É interessante observar que a jurisprudência norte-americana sempre demonstrou a consciência de que nenhum direito é absoluto. Além disso, ela também demonstrou desde muito cedo a percepção de que há direitos constitucionais mais importantes que outros, de forma que as restrições a eles impostas pelo executivo ou legislativo necessitariam de uma justificativa mais forte que a usual. Essa intuição terminou por se consolidar na teoria do strict scrutiny - que será tratada de forma mais aprofundada no tópico sobre equal protection -, mas ao menos desde os anos 20 a Suprema Corte busca desenvolver métodos para tratar desses casos delicados.

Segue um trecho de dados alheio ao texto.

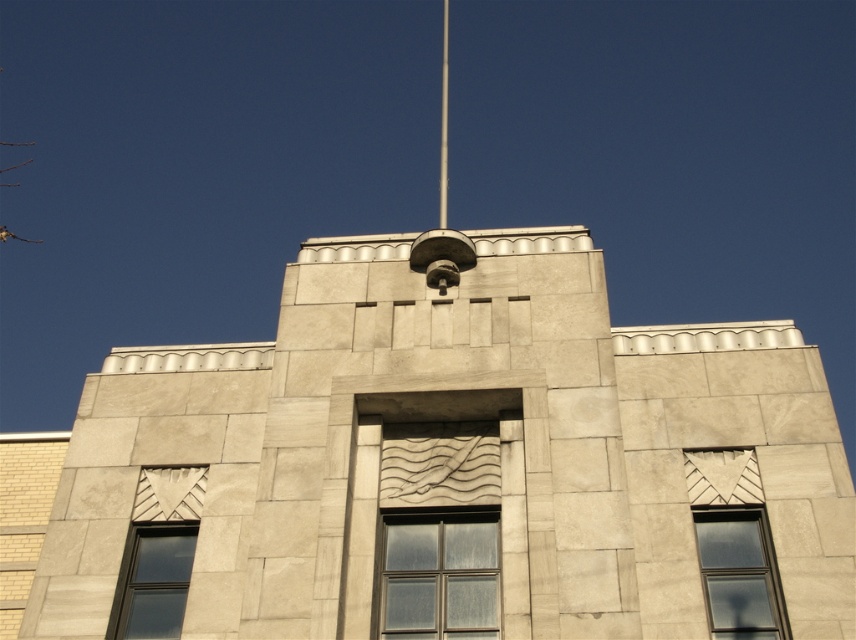 You are an architect examining the building facade. You need to install a new decorative panel that must fit within the space of either the clear glass window at center or the matte glass window at lower left. Which window should you choose to ensure the panel fits without exceeding its width?

The clear glass window at center has a larger width than the matte glass window at lower left, so you should choose the clear glass window at center to ensure the panel fits without exceeding its width.

You are an architect examining the building facade. You notice the clear glass window at center and the matte glass window at lower right. Which window is located below the other?

The clear glass window at center is positioned under the matte glass window at lower right. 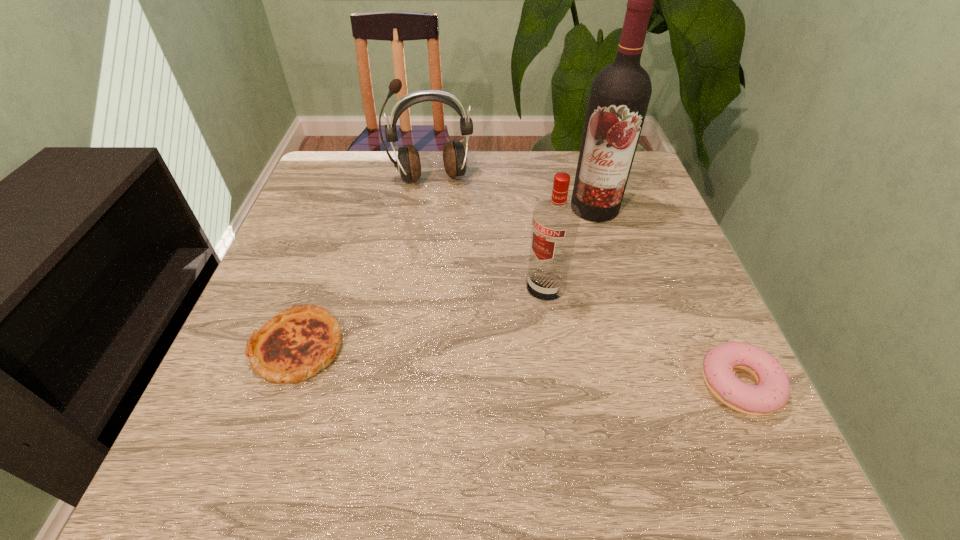 Image resolution: width=960 pixels, height=540 pixels. I want to click on quiche, so click(294, 345).

Where is `the leftmost object`? The image size is (960, 540). the leftmost object is located at coordinates (294, 345).

In order to click on the fourth tallest object in this screenshot , I will do `click(771, 393)`.

You are a GUI agent. You are given a task and a screenshot of the screen. Output one action in this format:
    pyautogui.click(x=<x>, y=<y>)
    Task: Click on the rightmost object
    This screenshot has height=540, width=960.
    Given the screenshot: What is the action you would take?
    pyautogui.click(x=771, y=393)

Locate an element on the screen. Image resolution: width=960 pixels, height=540 pixels. the fourth object from right to left is located at coordinates (407, 162).

Where is `the farthest object`? The image size is (960, 540). the farthest object is located at coordinates (407, 162).

Where is `wine bottle`? The image size is (960, 540). wine bottle is located at coordinates 619,97.

Locate an element on the screen. the fourth nearest object is located at coordinates (619, 97).

You are a GUI agent. You are given a task and a screenshot of the screen. Output one action in this format:
    pyautogui.click(x=<x>, y=<y>)
    Task: Click on the vodka
    This screenshot has width=960, height=540.
    Given the screenshot: What is the action you would take?
    pyautogui.click(x=555, y=222)

You are a GUI agent. You are given a task and a screenshot of the screen. Output one action in this format:
    pyautogui.click(x=<x>, y=<y>)
    Task: Click on the third farthest object
    
    Given the screenshot: What is the action you would take?
    pyautogui.click(x=555, y=222) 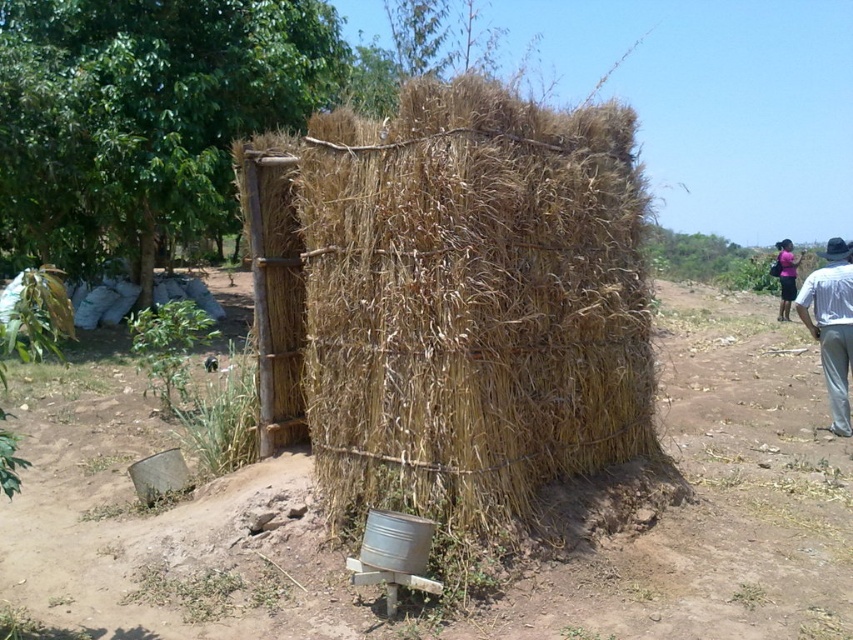 Is dry straw hut at center to the right of pink fabric dress at upper right from the viewer's perspective?

Incorrect, dry straw hut at center is not on the right side of pink fabric dress at upper right.

Between point (527, 218) and point (782, 301), which one is positioned behind?

Positioned behind is point (782, 301).

Where is `dry straw hut at center`? The height and width of the screenshot is (640, 853). dry straw hut at center is located at coordinates (451, 300).

Is dry straw hut at center above brown dirt field at center?

Yes, dry straw hut at center is above brown dirt field at center.

The height and width of the screenshot is (640, 853). I want to click on dry straw hut at center, so click(x=451, y=300).

Which is below, brown dirt field at center or white cotton shirt at right?

brown dirt field at center is below.

Is point (570, 563) more distant than point (817, 316)?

Entre eles, um dos que levanta grandes discussões é o das limitações à liberdade de expressão. Durante a Primeira Guerra Mundial, foi editada a Lei de Espionagem, que previa punições a todos os que causassem obstáculos ao recrutamento e alistamento de soldados. Nessa época, Schenck e outros pacifistas distribuíram panfletos conclamando as pessoas a não se submeterem às convocações, afirmando que a conscrição violava a 13a Emenda e que apenas era de interesse dos poucos privilegiados de Wall Street. Não se estimulava nenhum ato de violência, mas apenas a resistência pacífica. Embora a Corte tenha admitido que essas afirmações seriam protegidas pelo Bill of Rights em condições normais, ela sustentou que uma tal restrição à liberdade de expressão seria aceitável em virtude das peculiaridades de um tempo de guerra.[1] Foi nessa decisão que Holmes fixou o critério do perigo real e iminente como exigência necessária para a limitação dos direitos fundamentais mais importantes, como a liberdade de expressão. Nas palavras de Holmes, "a questão em todo caso é se as palavras utilizadas foram usadas em circunstâncias tais e são de tal natureza a criar um perigo real e iminente [clear and present danger]."[2].
Embora o julgamento de Schenck tenha sido unânime, as aplicações do teste nem sempre foram aceitos sem ressalvas - como se era de esperar de um critério que envolve decisões valorativas tão delicadas. No mesmo ano, por exemplo, ao julgar um caso em que a Corte considerou que a distribuição de panfletos marxista consistia um clear and present danger[3], Justice Holmes, acompanhado por Justice Brandeis, dissentiu sob o seguinte argumento:
"Creio que devemos ser eternamente vigilantes contra as tentativas de avaliar a expressão de opiniões que odiamos e acreditamos que podem ser mortais, a menos que elas ameacem interferir imediatamente em objetivos lícitos e urgentes do direito de forma tão iminente que uma reação imediata seja necessária para salvar o país."[4]
Essa linha jurisprudencial terminou por dar origem à doutrina do status privilegiado - preferred status doctrine -, segundo a qual alguns direitos, devido a sua importância capital, merecem um tratamento diferenciado. Para utilizar a descrição de Spicer:
"O direito estadual de regulamentar um serviço público abrange o poder de impor todas as restrições que um legislativo tenha uma "base racional" para adotar, desde que seja respeitado o devido processo. Mas as liberdades de expressão e de imprensa, de assembléia e de credo religioso não podem ser limitadas com esses escassos argumentos. Elas são suscetíveis de restrição apenas para prevenir perigos graves e imediatos a interesses que o estado pode licitamente proteger."[5]